Ein Calender, der viele Freunde unter seinen vielerley Lesern gewinnen
soll, muß ohne Zweifel, wie eine dergleichen Wochen-und-Monatsschrift,
die in das größere Publikum ausgehen soll, neben seinem Haupt-Eintrag,
der für alle berechnet ist, noch eine Zuthat von Mancherley zur Einladung
und Befriedigung verschiedenen Humors als, ie einen lustigen Schwank,
wieder eine grausame Hinrichtung oder Mordthat zu Ergreifung gröberer
Nerven, wiederum an seinem Ort etwas Sinniges für nachdenkende Gemüther
, etwas Abentheuerliches, etwas Seltsames oder Räthselhaftes plan-
mäsig enthalten.
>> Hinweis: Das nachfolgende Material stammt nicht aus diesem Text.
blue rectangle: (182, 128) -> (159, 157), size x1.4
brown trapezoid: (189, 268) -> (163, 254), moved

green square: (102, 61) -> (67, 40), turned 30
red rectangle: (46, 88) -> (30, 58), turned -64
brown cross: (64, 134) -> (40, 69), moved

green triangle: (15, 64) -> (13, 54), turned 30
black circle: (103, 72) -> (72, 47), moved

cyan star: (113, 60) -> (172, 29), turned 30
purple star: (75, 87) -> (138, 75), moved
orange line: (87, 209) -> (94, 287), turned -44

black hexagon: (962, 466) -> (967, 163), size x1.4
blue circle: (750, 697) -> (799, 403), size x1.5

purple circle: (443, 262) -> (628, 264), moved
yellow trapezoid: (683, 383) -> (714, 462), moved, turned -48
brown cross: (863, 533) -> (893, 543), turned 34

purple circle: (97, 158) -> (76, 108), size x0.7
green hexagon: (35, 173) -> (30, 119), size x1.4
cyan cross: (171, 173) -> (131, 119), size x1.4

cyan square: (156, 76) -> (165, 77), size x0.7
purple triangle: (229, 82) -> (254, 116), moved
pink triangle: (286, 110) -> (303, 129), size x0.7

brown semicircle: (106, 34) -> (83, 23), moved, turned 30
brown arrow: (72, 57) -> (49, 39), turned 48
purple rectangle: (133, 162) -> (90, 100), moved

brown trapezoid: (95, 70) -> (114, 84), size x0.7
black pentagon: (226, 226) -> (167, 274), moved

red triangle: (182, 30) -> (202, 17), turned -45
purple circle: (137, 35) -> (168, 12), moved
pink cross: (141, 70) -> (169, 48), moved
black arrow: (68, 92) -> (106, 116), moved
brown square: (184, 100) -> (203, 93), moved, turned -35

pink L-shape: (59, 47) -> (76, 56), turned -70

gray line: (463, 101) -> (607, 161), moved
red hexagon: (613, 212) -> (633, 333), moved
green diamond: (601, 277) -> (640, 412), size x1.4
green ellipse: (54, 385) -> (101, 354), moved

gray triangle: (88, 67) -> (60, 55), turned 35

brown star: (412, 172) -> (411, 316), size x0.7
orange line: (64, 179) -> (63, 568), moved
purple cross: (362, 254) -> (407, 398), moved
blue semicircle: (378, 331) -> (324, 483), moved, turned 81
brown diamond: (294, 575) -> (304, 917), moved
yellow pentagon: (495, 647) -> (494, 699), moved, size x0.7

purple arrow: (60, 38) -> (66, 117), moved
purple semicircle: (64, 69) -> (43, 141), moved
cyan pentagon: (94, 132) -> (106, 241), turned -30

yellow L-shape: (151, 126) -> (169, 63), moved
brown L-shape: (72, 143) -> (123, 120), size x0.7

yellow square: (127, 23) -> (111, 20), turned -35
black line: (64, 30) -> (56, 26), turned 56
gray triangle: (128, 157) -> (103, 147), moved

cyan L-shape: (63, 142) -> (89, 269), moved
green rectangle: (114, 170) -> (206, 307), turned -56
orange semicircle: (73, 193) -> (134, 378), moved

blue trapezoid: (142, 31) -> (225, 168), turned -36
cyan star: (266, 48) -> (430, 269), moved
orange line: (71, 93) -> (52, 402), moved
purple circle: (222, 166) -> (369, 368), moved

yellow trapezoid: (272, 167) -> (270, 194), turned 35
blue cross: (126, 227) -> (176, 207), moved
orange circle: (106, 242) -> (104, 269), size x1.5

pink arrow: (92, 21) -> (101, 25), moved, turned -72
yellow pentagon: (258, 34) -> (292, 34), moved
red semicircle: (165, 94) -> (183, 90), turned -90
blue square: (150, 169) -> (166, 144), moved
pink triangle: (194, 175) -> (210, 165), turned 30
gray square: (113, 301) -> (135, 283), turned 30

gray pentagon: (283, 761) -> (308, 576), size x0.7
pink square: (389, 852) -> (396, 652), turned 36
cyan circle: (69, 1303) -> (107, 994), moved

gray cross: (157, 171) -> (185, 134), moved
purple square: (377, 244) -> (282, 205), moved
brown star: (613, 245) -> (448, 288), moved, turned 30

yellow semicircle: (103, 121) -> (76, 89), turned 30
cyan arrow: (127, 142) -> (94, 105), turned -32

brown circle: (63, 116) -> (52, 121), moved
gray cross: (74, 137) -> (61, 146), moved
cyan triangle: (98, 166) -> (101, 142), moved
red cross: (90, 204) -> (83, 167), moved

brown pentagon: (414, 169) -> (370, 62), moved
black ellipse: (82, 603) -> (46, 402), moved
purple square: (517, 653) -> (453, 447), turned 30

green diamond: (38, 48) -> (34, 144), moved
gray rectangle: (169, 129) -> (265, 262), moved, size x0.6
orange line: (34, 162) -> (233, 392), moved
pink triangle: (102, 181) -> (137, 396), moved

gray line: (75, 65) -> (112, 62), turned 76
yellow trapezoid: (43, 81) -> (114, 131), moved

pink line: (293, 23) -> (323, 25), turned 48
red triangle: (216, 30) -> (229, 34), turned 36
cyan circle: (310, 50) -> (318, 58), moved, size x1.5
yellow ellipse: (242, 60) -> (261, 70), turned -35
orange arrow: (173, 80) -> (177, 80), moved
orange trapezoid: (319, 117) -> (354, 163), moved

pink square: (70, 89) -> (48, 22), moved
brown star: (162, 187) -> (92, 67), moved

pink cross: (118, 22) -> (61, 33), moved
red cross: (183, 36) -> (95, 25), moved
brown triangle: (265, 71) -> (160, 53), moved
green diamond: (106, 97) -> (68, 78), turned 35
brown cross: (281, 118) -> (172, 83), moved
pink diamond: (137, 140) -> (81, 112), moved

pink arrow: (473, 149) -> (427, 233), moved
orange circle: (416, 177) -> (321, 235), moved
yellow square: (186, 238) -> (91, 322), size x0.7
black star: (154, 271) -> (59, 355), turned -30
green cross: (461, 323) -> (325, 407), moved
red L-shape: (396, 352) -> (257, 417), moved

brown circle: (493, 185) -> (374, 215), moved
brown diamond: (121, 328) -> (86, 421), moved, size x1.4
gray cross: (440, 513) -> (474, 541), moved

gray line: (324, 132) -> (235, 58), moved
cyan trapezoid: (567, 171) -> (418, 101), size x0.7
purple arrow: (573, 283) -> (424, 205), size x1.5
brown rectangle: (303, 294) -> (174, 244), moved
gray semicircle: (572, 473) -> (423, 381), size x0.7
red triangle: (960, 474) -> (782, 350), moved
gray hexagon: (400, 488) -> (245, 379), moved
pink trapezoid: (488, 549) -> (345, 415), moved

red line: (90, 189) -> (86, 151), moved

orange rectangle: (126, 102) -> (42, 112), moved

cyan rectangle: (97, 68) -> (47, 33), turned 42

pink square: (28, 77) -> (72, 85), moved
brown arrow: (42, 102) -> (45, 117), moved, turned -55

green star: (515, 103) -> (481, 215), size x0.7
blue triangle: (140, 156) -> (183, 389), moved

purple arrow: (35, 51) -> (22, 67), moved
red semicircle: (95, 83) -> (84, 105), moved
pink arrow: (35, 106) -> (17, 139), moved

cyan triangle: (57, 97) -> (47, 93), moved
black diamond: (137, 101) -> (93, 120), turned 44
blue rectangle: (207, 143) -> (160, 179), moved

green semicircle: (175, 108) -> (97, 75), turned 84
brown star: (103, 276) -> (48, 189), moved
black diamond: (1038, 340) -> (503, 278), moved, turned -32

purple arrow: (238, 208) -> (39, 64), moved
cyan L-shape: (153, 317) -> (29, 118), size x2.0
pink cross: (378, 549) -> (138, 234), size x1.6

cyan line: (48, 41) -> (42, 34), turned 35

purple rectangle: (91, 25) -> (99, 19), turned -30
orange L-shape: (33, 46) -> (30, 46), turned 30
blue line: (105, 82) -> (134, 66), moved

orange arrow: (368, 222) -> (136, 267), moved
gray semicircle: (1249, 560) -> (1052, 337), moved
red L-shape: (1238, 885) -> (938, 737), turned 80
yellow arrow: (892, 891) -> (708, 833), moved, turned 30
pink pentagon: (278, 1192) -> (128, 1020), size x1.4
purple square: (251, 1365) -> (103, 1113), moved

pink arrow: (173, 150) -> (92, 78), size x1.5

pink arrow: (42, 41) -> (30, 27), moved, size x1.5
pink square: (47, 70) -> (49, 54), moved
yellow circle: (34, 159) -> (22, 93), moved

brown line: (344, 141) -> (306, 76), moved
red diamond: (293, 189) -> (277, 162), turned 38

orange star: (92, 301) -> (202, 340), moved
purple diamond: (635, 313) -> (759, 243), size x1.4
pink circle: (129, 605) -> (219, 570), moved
Vorzüglich aus diesem Grunde konnte auch der Calender
bisher nie Glück machen, da auf Einem Bogen an so etwas nicht zu denken
war. Eine allzu besonnene und eben daher leicht merkbar werdende Berechnung
aller Artikel auf Belehrung und Moralität greift nicht durch, da
kein Mensch, um belehrt und gebessert zu werden, sondern um Unterhaltung
zu finden, den Calender list. Doch selbst die Wirthszeche enthält
schon im ersten Perioden einen Wink auf praktische Benutzung ").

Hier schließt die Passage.